Exercise brief -
Exactly reproduce the lines of the listing below from the one containing "マルエツ国分寺南口店の利便性について教え" through the one containing "Domande frequenti". Skip the images.

BEGIN Information given

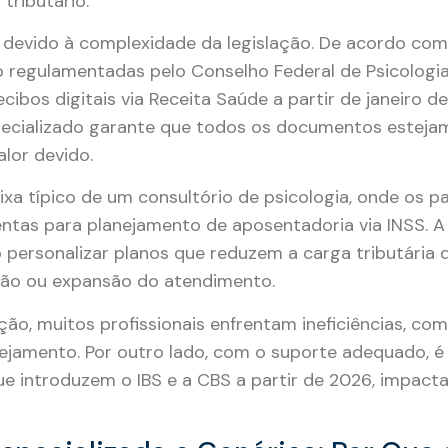
tributário.
al devido à complexidade da legislação. De acordo co
o regulamentadas pelo Conselho Federal de Psicologia
ibos digitais via Receita Saúde a partir de janeiro d
specializado garante que todos os documentos estejam
lor devido.
ixa típico de um consultório de psicologia, onde os
entas para planejamento de aposentadoria via INSS. 
o personalizar planos que reduzem a carga tributária 
ação ou expansão do atendimento.
ção, muitos profissionais enfrentam ineficiências, co
jamento. Por outro lado, com o suporte adequado, é 
que introduzem o IBS e a CBS a partir de 2026, impact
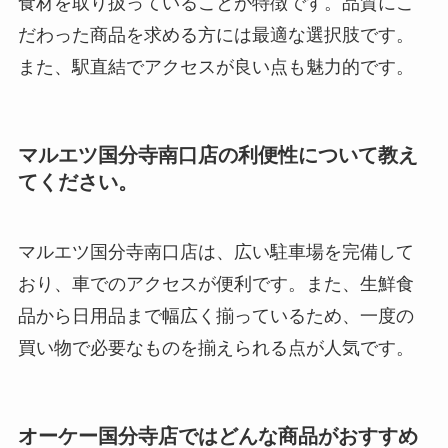
食材を取り扱っていることが特徴です。品質にこ
だわった商品を求める方には最適な選択肢です。
また、駅直結でアクセスが良い点も魅力的です。
マルエツ国分寺南口店の利便性について教え
てください。
マルエツ国分寺南口店は、広い駐車場を完備して
おり、車でのアクセスが便利です。また、生鮮食
品から日用品まで幅広く揃っているため、一度の
買い物で必要なものを揃えられる点が人気です。
オーケー国分寺店ではどんな商品がおすすめ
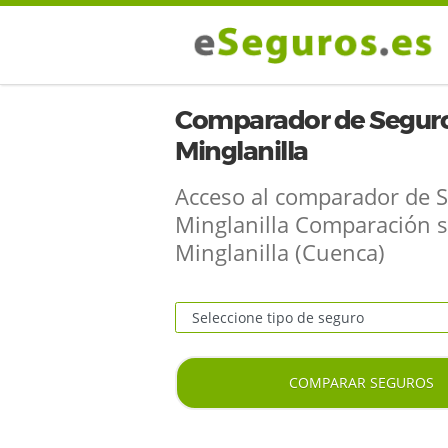
Comparador de Seguro
Minglanilla
Acceso al comparador de 
Minglanilla Comparación 
Minglanilla (Cuenca)
COMPARAR SEGUROS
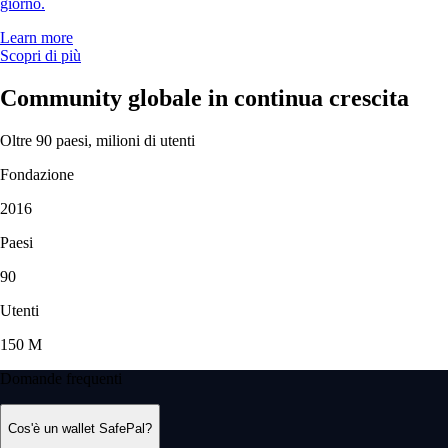
giorno.
Learn more
Scopri di più
Community globale in continua crescita
Oltre 90 paesi, milioni di utenti
Fondazione
2016
Paesi
90
Utenti
150 M
Domande frequenti
Cos'è un wallet SafePal?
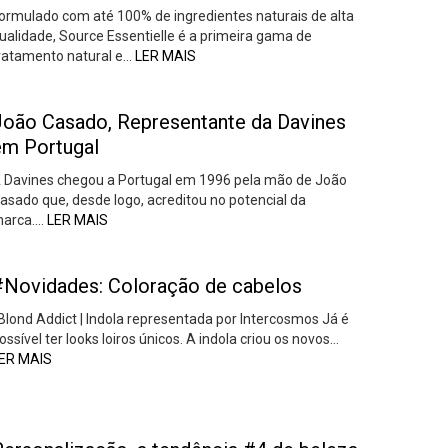
ormulado com até 100% de ingredientes naturais de alta
ualidade, Source Essentielle é a primeira gama de
ratamento natural e…
LER MAIS
João Casado, Representante da Davines
em Portugal
 Davines chegou a Portugal em 1996 pela mão de João
asado que, desde logo, acreditou no potencial da
arca….
LER MAIS
#Novidades: Coloração de cabelos
lond Addict | Indola representada por Intercosmos Já é
ossível ter looks loiros únicos. A indola criou os novos…
ER MAIS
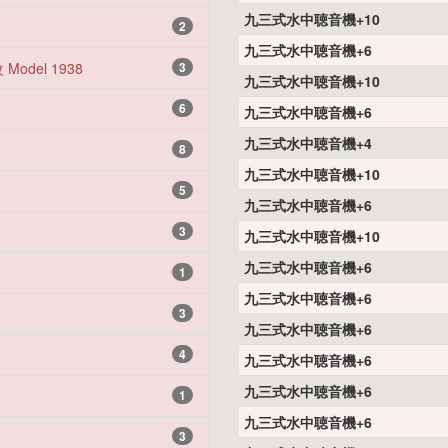
九三式水中聴音機+10
2
九三式水中聴音機+6
Model 1938
3
九三式水中聴音機+10
6
九三式水中聴音機+6
九三式水中聴音機+4
8
九三式水中聴音機+10
5
九三式水中聴音機+6
3
九三式水中聴音機+10
九三式水中聴音機+6
1
九三式水中聴音機+6
3
九三式水中聴音機+6
4
九三式水中聴音機+6
九三式水中聴音機+6
1
九三式水中聴音機+6
3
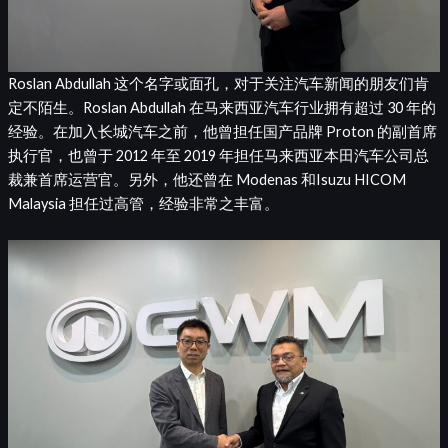
Roslan Abdullah 这个名字或面孔，对于关注汽车新闻的朋友们肯
定不陌生。Roslan Abdullah 在马来西亚汽车行业拥有超过 30 年的
经验。在加入长城汽车之前，他曾担任国产品牌 Proton 的副首席
执行官，也曾于 2012 年至 2019 年担任马来西亚本田汽车公司总
裁兼首席运营官。另外，他还曾在 Modenas 和Isuzu HICOM
Malaysia 担任过高管，经验非常之丰富。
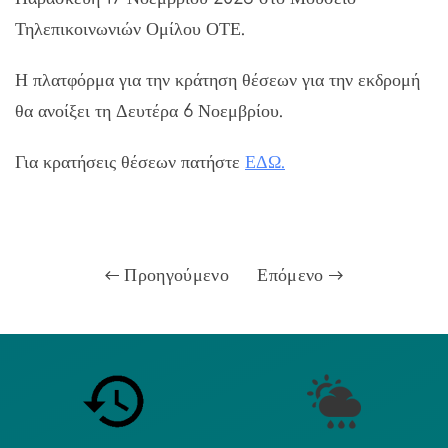
Τηλεπικοινωνιών Ομίλου ΟΤΕ.
Η πλατφόρμα για την κράτηση θέσεων για την εκδρομή
θα ανοίξει τη Δευτέρα 6 Νοεμβρίου.
Για κρατήσεις θέσεων πατήστε
ΕΔΩ.
Προηγούμενο
Επόμενο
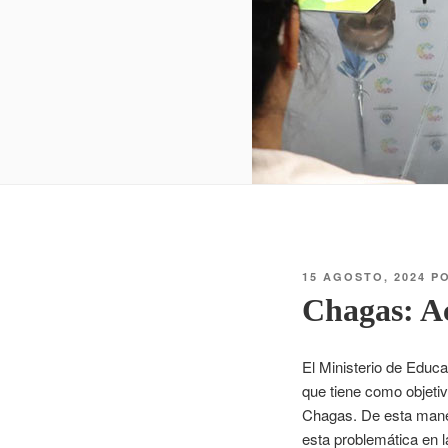
15 AGOSTO, 2024
P
Chagas: Ac
El Ministerio de Educa
que tiene como objetiv
Chagas. De esta maner
esta problemática en l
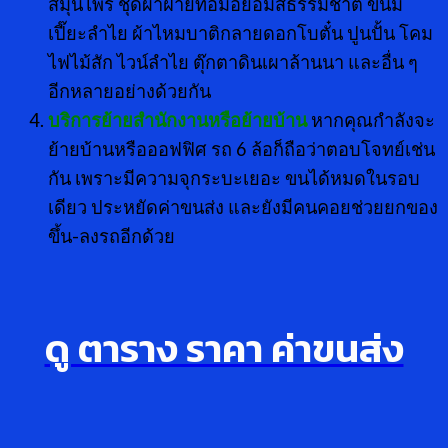
สมุนไพร ชุดผ้าฝ้ายทอมือย้อมสีธรรมชาติ ขนม
เปี๊ยะลําไย ผ้าไหมบาติกลายดอกโบตั๋น ปูนปั้น โคม
ไฟไม้สัก ไวน์ลําไย ตุ๊กตาดินเผาล้านนา และอื่น ๆ
อีกหลายอย่างด้วยกัน
บริการย้ายสำนักงานหรือย้ายบ้าน
หากคุณกำลังจะ
ย้ายบ้านหรือออฟฟิศ รถ 6 ล้อก็ถือว่าตอบโจทย์เช่น
กัน เพราะมีความจุกระบะเยอะ ขนได้หมดในรอบ
เดียว ประหยัดค่าขนส่ง และยังมีคนคอยช่วยยกของ
ขึ้น-ลงรถอีกด้วย
ดู ตาราง ราคา ค่าขนส่ง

END Information given

Solution for this problem -
マルエツ国分寺南口店の利便性について教え
てください。
マルエツ国分寺南口店は、広い駐車場を完備して
おり、車でのアクセスが便利です。また、生鮮食
品から日用品まで幅広く揃っているため、一度の
買い物で必要なものを揃えられる点が人気です。
オーケー国分寺店ではどんな商品がおすすめ
Comparador de Seguro
Minglanilla
Acceso al comparador de 
Minglanilla Comparación 
Minglanilla (Cuenca)
COMPARAR SEGUROS
giorno.
Learn more
Scopri di più
Community globale in continua crescita
Oltre 90 paesi, milioni di utenti
Fondazione
2016
Paesi
90
Utenti
150 M
Domande frequenti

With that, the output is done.